Matt Walsh has written an important article about the recent meteoric rise in the number of ADHD diagnoses in school-aged children. Children are being diagnosed — and consequently prescribed powerful psychiatric medications — at ever higher rates and at ever younger ages. On what basis are these diagnoses being made? Walsh has a hypothesis:
Well, the National Institute of Mental Health offers a clue (emphasis mine):
People who have ADHD have combinations of these symptoms:
-Overlook or miss details, make careless mistakes in schoolwork, at work, or during other activities
-Fail to not follow through on instructions, fail to finish schoolwork, chores, or duties in the workplace, or start tasks but quickly lose focus and get easily sidetracked
-Avoid or dislike tasks that require sustained mental effort, such as schoolwork or homework, or for teens and older adults, preparing reports, completing forms, or reviewing lengthy papers
-Lose things necessary for tasks or activities, such as school supplies, pencils, books, tools, wallets, keys, paperwork, eyeglasses, and cell phones
Indeed, it seems that to a large extent we are drugging our children because they behave like children and not like adult scholars. As Walsh argues:
Even if you accept just for a moment that brain chemistry determines everything about a person, that still wouldn’t prove that any particular personality, like the ADHD personality, is disordered. It doesn’t prove, in other words, that a person isn’t supposed to be that way.
We have decided that kids aren’t supposed to be that way. We have decreed it from on high, like gods, and then set out to chemically eliminate every sort of human disposition that gets in the way of our societal goals.

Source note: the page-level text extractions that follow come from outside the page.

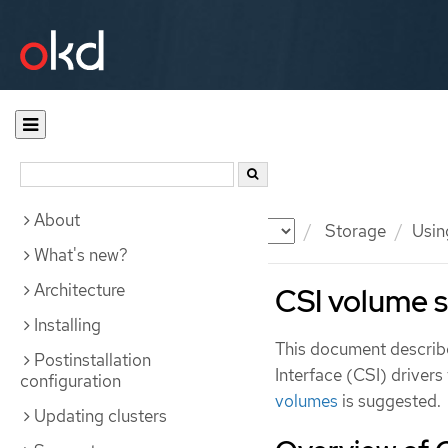
About
Documentation
OKD
Storage
Usin
What's new?
Architecture
CSI volume 
Installing
This document describ
Postinstallation
Interface (CSI) drivers
configuration
volumes
is suggested.
Updating clusters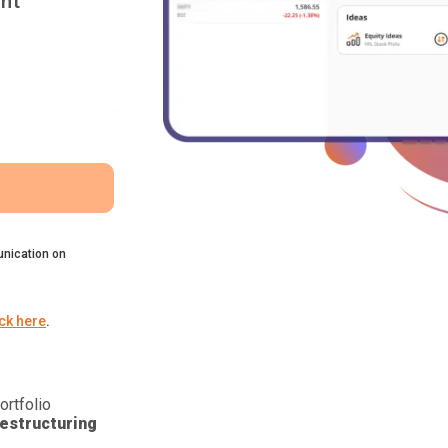
nt
nication on
ick here
.
ortfolio
estructuring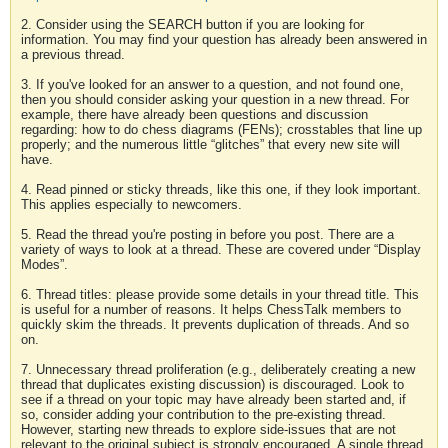
2. Consider using the SEARCH button if you are looking for
information. You may find your question has already been answered in
a previous thread.
3. If you've looked for an answer to a question, and not found one,
then you should consider asking your question in a new thread. For
example, there have already been questions and discussion
regarding: how to do chess diagrams (FENs); crosstables that line up
properly; and the numerous little “glitches” that every new site will
have.
4. Read pinned or sticky threads, like this one, if they look important.
This applies especially to newcomers.
5. Read the thread you're posting in before you post. There are a
variety of ways to look at a thread. These are covered under “Display
Modes”.
6. Thread titles: please provide some details in your thread title. This
is useful for a number of reasons. It helps ChessTalk members to
quickly skim the threads. It prevents duplication of threads. And so
on.
7. Unnecessary thread proliferation (e.g., deliberately creating a new
thread that duplicates existing discussion) is discouraged. Look to
see if a thread on your topic may have already been started and, if
so, consider adding your contribution to the pre-existing thread.
However, starting new threads to explore side-issues that are not
relevant to the original subject is strongly encouraged. A single thread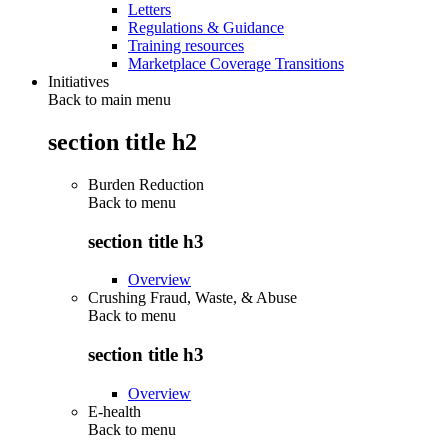
Letters
Regulations & Guidance
Training resources
Marketplace Coverage Transitions
Initiatives
Back to main menu
section title h2
Burden Reduction
Back to
menu
section title h3
Overview
Crushing Fraud, Waste, & Abuse
Back to
menu
section title h3
Overview
E-health
Back to
menu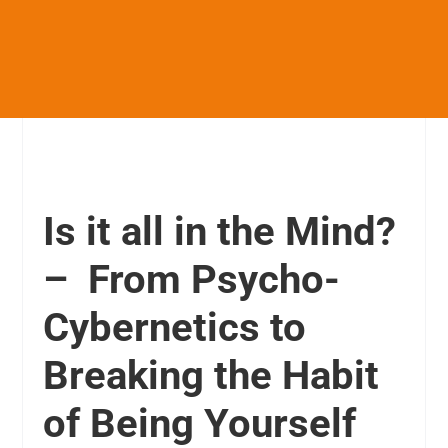
Is it all in the Mind?
– From Psycho-
Cybernetics to
Breaking the Habit
of Being Yourself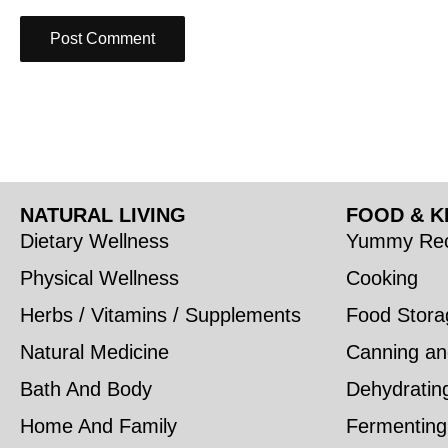
NATURAL LIVING
FOOD & K
Dietary Wellness
Yummy Rec
Physical Wellness
Cooking
Herbs / Vitamins / Supplements
Food Stora
Natural Medicine
Canning an
Bath And Body
Dehydratin
Home And Family
Fermenting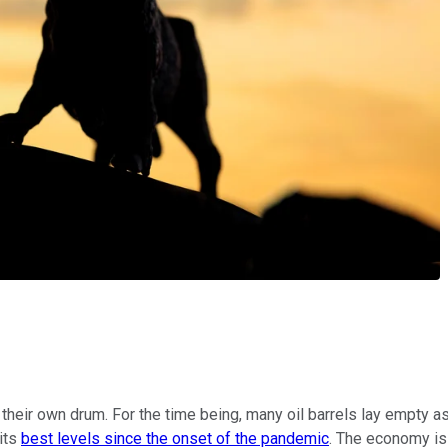
 their own drum. For the time being, many oil barrels lay empty 
 its
best levels since the onset of the pandemic
. The economy is 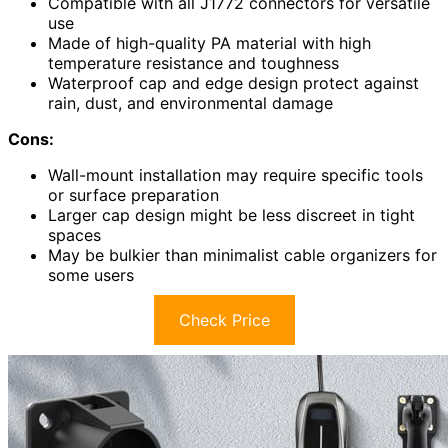
Compatible with all J1772 connectors for versatile
use
Made of high-quality PA material with high
temperature resistance and toughness
Waterproof cap and edge design protect against
rain, dust, and environmental damage
Cons:
Wall-mount installation may require specific tools
or surface preparation
Larger cap design might be less discreet in tight
spaces
May be bulkier than minimalist cable organizers for
some users
Check Price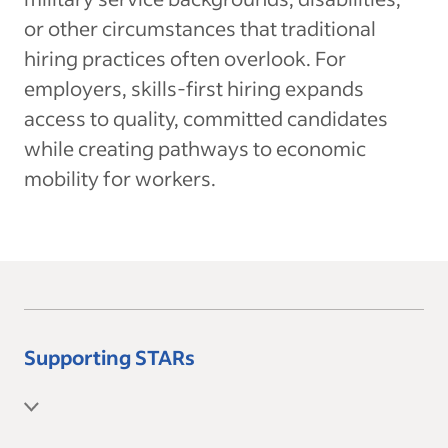
or other circumstances that traditional
hiring practices often overlook. For
employers, skills-first hiring expands
access to quality, committed candidates
while creating pathways to economic
mobility for workers.
Supporting STARs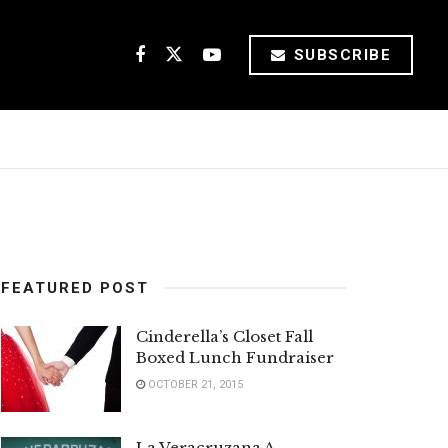
SUBSCRIBE
FEATURED POST
Cinderella’s Closet Fall
Boxed Lunch Fundraiser
OCTOBER 21, 2015
La Veracruzana A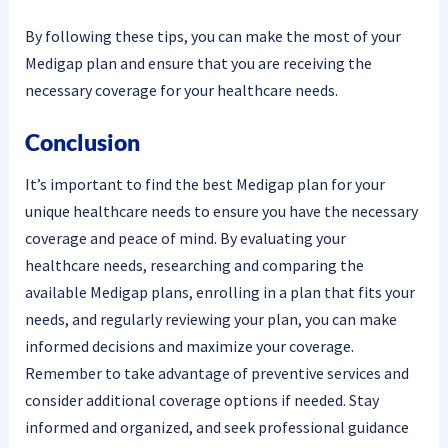
By following these tips, you can make the most of your
Medigap plan and ensure that you are receiving the
necessary coverage for your healthcare needs.
Conclusion
It’s important to find the best Medigap plan for your
unique healthcare needs to ensure you have the necessary
coverage and peace of mind. By evaluating your
healthcare needs, researching and comparing the
available Medigap plans, enrolling in a plan that fits your
needs, and regularly reviewing your plan, you can make
informed decisions and maximize your coverage.
Remember to take advantage of preventive services and
consider additional coverage options if needed. Stay
informed and organized, and seek professional guidance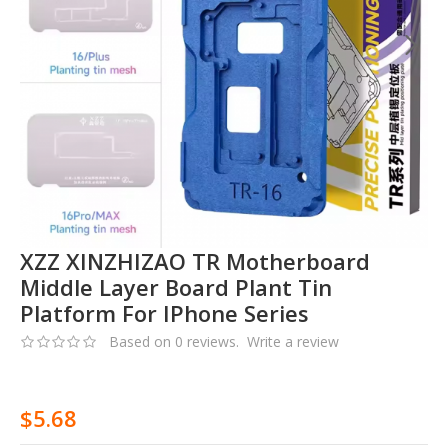
XZZ XINZHIZAO TR Motherboard
Middle Layer Board Plant Tin
Platform For IPhone Series
Based on 0 reviews.
Write a review
$5.68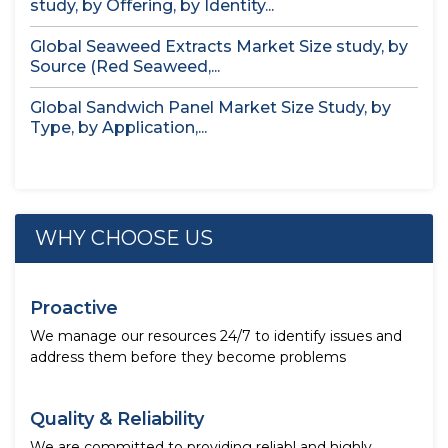
study, by Offering, by Identity...
Global Seaweed Extracts Market Size study, by
Source (Red Seaweed,...
Global Sandwich Panel Market Size Study, by
Type, by Application,...
WHY CHOOSE US
Proactive
We manage our resources 24/7 to identify issues and
address them before they become problems
Quality & Reliability
We are committed to providing reliabl and highly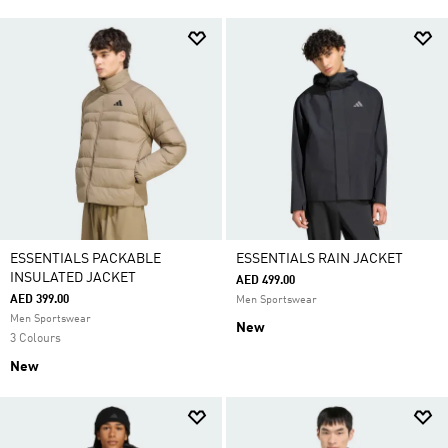
ESSENTIALS PACKABLE
ESSENTIALS RAIN JACKET
INSULATED JACKET
AED 499.00
AED 399.00
Men Sportswear
Men Sportswear
New
3 Colours
New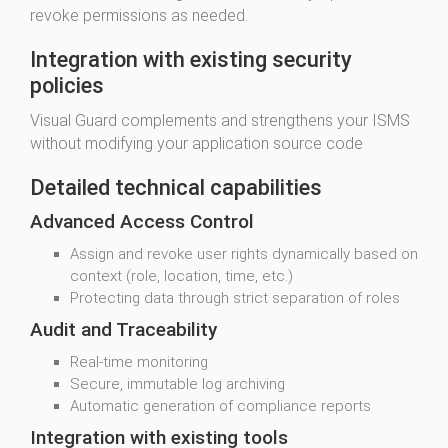
revoke permissions as needed.
Integration with existing security
policies
Visual Guard complements and strengthens your ISMS
without modifying your application source code
Detailed technical capabilities
Advanced Access Control
Assign and revoke user rights dynamically based on
context (role, location, time, etc.)
Protecting data through strict separation of roles
Audit and Traceability
Real-time monitoring
Secure, immutable log archiving
Automatic generation of compliance reports
Integration with existing tools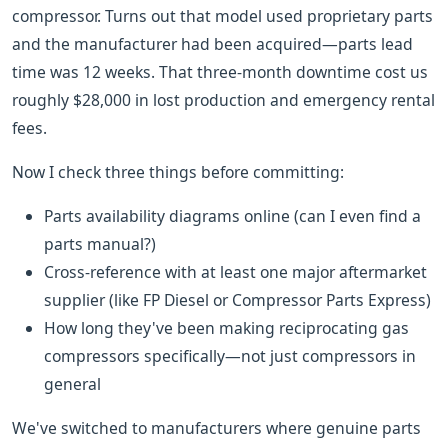
compressor. Turns out that model used proprietary parts
and the manufacturer had been acquired—parts lead
time was 12 weeks. That three-month downtime cost us
roughly $28,000 in lost production and emergency rental
fees.
Now I check three things before committing:
Parts availability diagrams online (can I even find a
parts manual?)
Cross-reference with at least one major aftermarket
supplier (like FP Diesel or Compressor Parts Express)
How long they've been making reciprocating gas
compressors specifically—not just compressors in
general
We've switched to manufacturers where genuine parts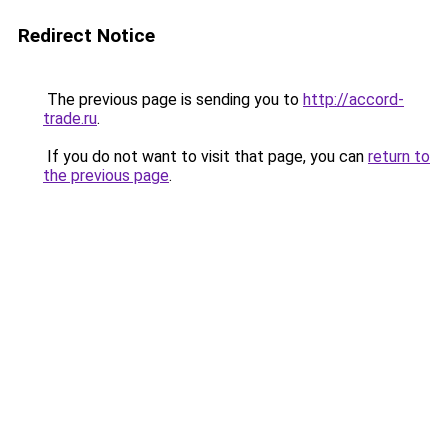
Redirect Notice
The previous page is sending you to
http://accord-
trade.ru
.
If you do not want to visit that page, you can
return to
the previous page
.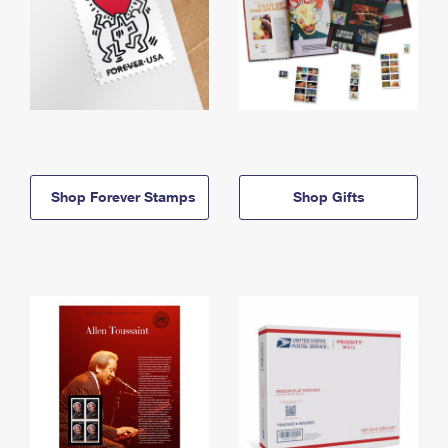
Shop Forever Stamps
Shop Gifts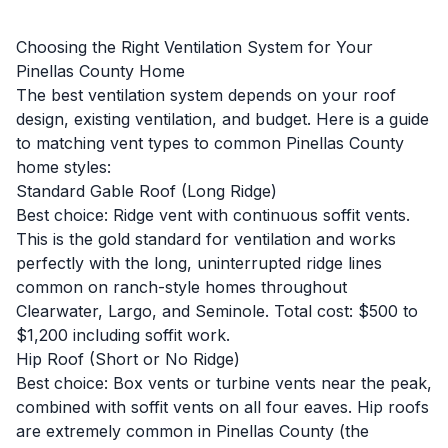
Choosing the Right Ventilation System for Your
Pinellas County Home
The best ventilation system depends on your roof
design, existing ventilation, and budget. Here is a guide
to matching vent types to common Pinellas County
home styles:
Standard Gable Roof (Long Ridge)
Best choice: Ridge vent with continuous soffit vents.
This is the gold standard for ventilation and works
perfectly with the long, uninterrupted ridge lines
common on ranch-style homes throughout
Clearwater, Largo, and Seminole. Total cost: $500 to
$1,200 including soffit work.
Hip Roof (Short or No Ridge)
Best choice: Box vents or turbine vents near the peak,
combined with soffit vents on all four eaves. Hip roofs
are extremely common in Pinellas County (the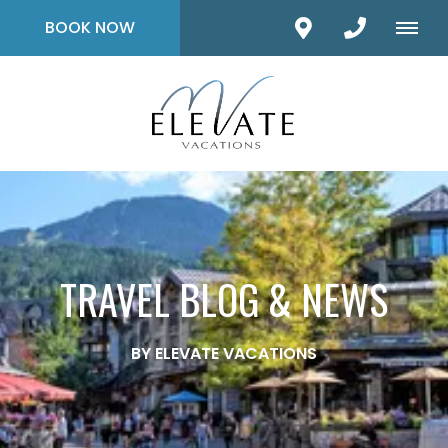
BOOK NOW
TRAVEL BLOG & NEWS
BY ELEVATE VACATIONS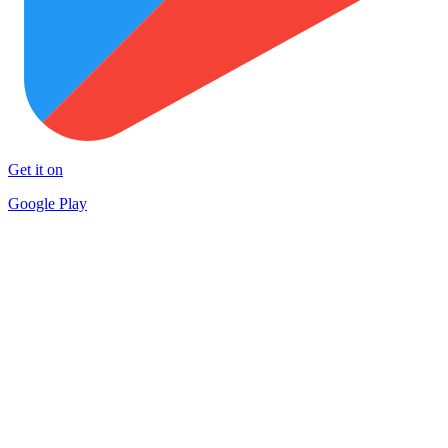
Get it on
Google Play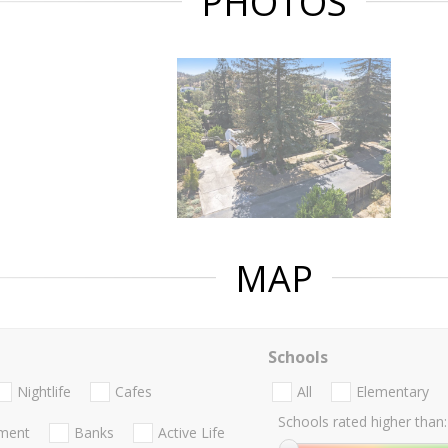
PHOTOS
MAP
Schools
Nightlife
Cafes
All
Elementary
Schools rated higher than:
nment
Banks
Active Life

In other words, if a child is not suited to our current system of mass-produced public education, the problem is automatically assumed to be with the child, and the solution is automatically assumed to be pharmaceutical.
But what if the problem isn’t with the child at all? What if the problem is actually with our educational system, which, as mentioned previously, is a historic aberration of enormous proportions? Walsh argues that this is indeed the case:
I submit this counter suggestion: a child is supposed to be a child, and act like one. If the schools cannot handle kids without drugging millions of them, then the schools are disordered. The real illness can be found in an educational system which requires children, starting at a very young age, to sit still for seven hours a day, five days a week, nine months a year, and regurgitate often very useless information onto various forms and sheets and Scantrons. A child is not sick if he struggles in that dull, claustrophobic environment. The environment is sick.
And perhaps that sickness causes more than just ADHD. Perhaps the extreme levels of psychiatric illnesses being reported all across our society — chiefly anxiety and depression — might have something to do with our habit of ripping children away from their parents at young ages, and then immersing them in an environment increasingly characterized by widespread alienation on the one hand, and intense social pressure to conform on the other?
But the sad truth is that the sickness runs even deeper: the sickness is not merely psychiatric, but above all spiritual. Actress Sam Sorbo recently put it quite bluntly: “Right now we’re teaching children that life doesn’t matter… The religious instruction that children are getting in public schools is secular humanism. It is absolutely the religious instruction they are getting in school.” If that sounds familiar, it is probably because what she said is an almost exact echo of the Fr. Peter Heers’ lecture which I discussed last week.
And when Hollywood actresses and Russian Orthodox priests are saying the same thing, there might be something to it.